Pazar 23.02.2020

Biz forma aşkıyla oynuyorduk şimdi devir profesyonellik devri

22 Aralık 1999. Galatasaray o gün Kadıköy’de son kez Fenerbahçe karşısında galip geldi. O maçta Galatasaray forması giyen Ergün Penbe ve Fenerbahçe’nin kalesini koruyan Rüştü Reçber’i bir araya getirdik. İkili, bu akşamki dev derbi öncesi Galatasaray’ın son Kadıköy galibiyetinin öyküsünden başlayıp ezeli rekabetin iki camiada da nasıl yaşandığını anlattı...

1991 yılında Ümit Milli Takım kamplarında başlayan bir arkadaşlık onlarınki... O zamanlar henüz birisi Kilimlispor formasını sırtına geçirmiş diğeri ise Antalyaspor için ter döküyordu.
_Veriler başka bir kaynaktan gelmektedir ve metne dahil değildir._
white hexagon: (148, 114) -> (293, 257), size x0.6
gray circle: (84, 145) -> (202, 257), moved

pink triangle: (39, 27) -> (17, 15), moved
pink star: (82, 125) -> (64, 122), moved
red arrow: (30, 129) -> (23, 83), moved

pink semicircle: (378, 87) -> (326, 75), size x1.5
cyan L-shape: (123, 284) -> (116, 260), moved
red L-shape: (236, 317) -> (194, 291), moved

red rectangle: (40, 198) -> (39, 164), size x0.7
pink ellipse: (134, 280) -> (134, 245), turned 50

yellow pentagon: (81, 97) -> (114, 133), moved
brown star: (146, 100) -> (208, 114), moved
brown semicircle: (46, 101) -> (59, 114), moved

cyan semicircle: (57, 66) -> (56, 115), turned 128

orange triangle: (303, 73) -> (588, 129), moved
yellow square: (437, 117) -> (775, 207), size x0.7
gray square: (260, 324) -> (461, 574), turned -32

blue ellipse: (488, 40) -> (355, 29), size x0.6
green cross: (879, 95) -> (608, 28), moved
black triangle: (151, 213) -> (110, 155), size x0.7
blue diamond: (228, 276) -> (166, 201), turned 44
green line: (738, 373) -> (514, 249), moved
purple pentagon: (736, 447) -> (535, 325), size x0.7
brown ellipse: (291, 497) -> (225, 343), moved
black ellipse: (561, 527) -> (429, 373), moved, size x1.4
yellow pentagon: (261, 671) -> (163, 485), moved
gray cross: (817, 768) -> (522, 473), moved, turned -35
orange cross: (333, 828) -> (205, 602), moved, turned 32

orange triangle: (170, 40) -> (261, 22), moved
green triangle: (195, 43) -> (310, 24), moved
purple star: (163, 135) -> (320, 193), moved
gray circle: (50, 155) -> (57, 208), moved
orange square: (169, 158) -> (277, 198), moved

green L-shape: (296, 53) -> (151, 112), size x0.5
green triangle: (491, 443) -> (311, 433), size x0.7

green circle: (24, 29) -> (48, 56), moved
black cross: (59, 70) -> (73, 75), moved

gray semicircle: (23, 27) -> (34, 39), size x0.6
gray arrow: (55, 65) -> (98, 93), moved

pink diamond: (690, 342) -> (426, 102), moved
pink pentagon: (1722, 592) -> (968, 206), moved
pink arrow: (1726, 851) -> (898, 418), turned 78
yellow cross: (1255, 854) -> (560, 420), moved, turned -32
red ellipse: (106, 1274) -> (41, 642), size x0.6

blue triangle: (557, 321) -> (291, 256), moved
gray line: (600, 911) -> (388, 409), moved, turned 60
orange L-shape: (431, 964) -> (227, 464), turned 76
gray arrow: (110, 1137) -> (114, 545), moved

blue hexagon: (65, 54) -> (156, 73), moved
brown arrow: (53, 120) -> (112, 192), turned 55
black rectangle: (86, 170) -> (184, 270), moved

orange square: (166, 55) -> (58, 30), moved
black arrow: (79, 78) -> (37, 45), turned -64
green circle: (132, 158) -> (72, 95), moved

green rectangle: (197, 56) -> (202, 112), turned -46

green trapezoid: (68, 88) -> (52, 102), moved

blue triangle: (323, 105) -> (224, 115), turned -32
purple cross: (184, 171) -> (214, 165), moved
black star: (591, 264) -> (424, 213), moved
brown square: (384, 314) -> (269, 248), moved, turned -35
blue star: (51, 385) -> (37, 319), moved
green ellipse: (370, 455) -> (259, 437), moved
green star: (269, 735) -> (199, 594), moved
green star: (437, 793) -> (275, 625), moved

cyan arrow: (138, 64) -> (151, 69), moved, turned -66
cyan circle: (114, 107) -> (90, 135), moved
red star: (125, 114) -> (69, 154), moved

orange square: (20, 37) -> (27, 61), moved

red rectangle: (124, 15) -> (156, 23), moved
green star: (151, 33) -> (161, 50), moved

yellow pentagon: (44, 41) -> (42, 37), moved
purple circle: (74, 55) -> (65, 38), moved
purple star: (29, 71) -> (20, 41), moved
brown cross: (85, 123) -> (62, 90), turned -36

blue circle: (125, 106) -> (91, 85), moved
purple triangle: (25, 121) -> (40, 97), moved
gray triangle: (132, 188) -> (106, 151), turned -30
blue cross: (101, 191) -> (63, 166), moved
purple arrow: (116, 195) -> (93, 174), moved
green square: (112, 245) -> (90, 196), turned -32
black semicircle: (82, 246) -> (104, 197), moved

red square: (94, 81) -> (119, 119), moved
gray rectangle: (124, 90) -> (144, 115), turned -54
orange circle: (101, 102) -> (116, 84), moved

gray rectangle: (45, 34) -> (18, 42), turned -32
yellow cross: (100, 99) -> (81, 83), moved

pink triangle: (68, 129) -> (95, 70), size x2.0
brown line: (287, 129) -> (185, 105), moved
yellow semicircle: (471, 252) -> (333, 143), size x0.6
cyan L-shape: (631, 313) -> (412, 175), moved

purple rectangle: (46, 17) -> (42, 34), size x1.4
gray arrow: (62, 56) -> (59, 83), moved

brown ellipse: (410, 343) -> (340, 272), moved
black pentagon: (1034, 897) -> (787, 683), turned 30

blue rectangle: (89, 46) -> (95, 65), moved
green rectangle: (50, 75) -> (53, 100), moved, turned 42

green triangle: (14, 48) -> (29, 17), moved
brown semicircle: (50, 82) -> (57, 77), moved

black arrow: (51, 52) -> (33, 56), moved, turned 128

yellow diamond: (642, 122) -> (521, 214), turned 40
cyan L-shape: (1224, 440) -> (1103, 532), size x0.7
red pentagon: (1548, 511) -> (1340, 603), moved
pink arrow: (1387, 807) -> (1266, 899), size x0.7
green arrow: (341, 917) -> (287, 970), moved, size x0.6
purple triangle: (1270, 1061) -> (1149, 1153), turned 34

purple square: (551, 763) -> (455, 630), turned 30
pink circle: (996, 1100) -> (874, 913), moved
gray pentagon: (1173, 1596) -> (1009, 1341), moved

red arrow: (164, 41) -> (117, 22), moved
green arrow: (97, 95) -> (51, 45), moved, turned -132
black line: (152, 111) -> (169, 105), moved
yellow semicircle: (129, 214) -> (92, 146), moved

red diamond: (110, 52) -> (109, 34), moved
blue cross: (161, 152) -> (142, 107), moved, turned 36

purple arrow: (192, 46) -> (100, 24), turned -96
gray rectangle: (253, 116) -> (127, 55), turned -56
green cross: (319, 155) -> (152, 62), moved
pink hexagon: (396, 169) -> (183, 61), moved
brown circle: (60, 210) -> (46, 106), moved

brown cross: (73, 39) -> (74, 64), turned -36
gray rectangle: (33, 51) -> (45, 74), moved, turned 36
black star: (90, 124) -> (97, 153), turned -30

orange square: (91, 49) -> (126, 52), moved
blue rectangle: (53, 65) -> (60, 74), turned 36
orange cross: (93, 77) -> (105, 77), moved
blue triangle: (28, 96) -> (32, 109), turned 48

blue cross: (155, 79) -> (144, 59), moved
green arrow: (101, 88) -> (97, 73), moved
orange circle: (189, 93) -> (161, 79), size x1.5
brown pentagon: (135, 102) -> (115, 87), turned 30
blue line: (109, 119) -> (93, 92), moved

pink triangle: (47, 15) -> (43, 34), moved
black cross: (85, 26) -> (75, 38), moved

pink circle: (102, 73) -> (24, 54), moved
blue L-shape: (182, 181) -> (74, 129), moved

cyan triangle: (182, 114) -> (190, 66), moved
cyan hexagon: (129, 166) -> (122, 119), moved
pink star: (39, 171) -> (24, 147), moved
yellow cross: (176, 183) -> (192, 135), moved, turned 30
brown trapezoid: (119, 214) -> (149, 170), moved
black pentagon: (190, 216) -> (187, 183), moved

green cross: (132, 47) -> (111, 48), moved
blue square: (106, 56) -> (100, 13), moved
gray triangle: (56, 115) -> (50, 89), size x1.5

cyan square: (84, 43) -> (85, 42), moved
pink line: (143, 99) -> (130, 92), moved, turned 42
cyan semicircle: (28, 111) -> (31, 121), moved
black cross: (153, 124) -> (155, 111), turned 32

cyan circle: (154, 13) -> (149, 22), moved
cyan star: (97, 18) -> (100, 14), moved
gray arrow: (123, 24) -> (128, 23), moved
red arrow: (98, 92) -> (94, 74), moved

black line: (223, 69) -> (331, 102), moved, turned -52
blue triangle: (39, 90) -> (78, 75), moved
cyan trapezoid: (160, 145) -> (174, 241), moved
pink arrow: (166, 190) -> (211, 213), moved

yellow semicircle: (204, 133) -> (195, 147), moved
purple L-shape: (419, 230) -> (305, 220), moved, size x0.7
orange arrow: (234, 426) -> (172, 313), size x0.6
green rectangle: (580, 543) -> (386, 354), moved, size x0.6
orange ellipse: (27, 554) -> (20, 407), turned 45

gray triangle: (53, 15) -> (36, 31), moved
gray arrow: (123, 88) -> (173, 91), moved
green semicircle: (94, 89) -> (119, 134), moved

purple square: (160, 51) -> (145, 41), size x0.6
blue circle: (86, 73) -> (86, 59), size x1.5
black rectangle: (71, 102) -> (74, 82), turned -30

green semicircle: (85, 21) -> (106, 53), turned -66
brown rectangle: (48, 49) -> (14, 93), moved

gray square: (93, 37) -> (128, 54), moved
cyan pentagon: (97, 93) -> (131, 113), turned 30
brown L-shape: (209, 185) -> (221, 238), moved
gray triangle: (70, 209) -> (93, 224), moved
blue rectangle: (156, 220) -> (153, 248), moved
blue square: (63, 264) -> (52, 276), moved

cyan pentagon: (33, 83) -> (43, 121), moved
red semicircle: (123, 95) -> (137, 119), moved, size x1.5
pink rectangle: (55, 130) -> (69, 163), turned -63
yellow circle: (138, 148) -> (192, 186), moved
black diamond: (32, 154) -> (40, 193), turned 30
Aradan yıllar geçti, biri Galatasaraylı oldu diğeri ise Boğaz'ın diğer yakasında, Fenerbahçe stadında buldu kendini. Biri 13 sezon boyunca Galatasaray formasını üzerinden çıkarmayıp UEFA Kupası, Süper Kupa ve şampiyonluklar kazanırken diğeri Türk futbol tarihinin en önemli kalecileri arasında yer aldı. Önce Barcelona'ya transfer oldu ardından Fenerbahçe'ye döndü ve en sonunda futbolu Beşiktaş'ta bıraktı.
Rüştü Reçber ve Ergün Penbe'den bahsediyoruz, yani Türk futbol tarihine adını kazımış, efsane kadrolarda yer almış unutulmaz isimlerden.
Malumunuz, bu akşam çok önemli bir derbi maçı bizleri bekliyor. Kadıköy'de Fenerbahçe ile Galatasaray karşı karşıya gelecek. İki tarafın da şampiyonluk yarışında olduğu ve de Galatasaray'ın 21 yıldır Kadıköy'de galibiyete hasret çektiği düşünülünce maçın önemi daha da artıyor. İşte biz de buradan hareketle yıllar boyunca defalarca derbi heyecanını iki farklı tarafta yaşamış olan Ergün Penbe ve Rüştü Reçber ile bir araya gelelim diyoruz. Maksadımız derbiyi, Galatasaray'ın son Kadıköy galibiyetini ve çok daha fazlasını enine boyuna masaya yatırmak... Ergün Hoca şimdilerde Tarsus İdman Yurdu'nun teknik direktörlüğünü üstleniyor, Rüştü Hoca ise Türkiye Futbol Federasyonu'nda idari bir görevde. Beş, altı aydır görüşemiyormuş ikili ve birbirlerini ilk gördükleri an haliyle koyu bir sohbete dalıyorlar. Daha sonra da "Ne iyi ettiniz de bir araya getirdiniz yahu bizi" diyorlar.
Nihayetinde başlıyoruz derbiyi konuşmaya...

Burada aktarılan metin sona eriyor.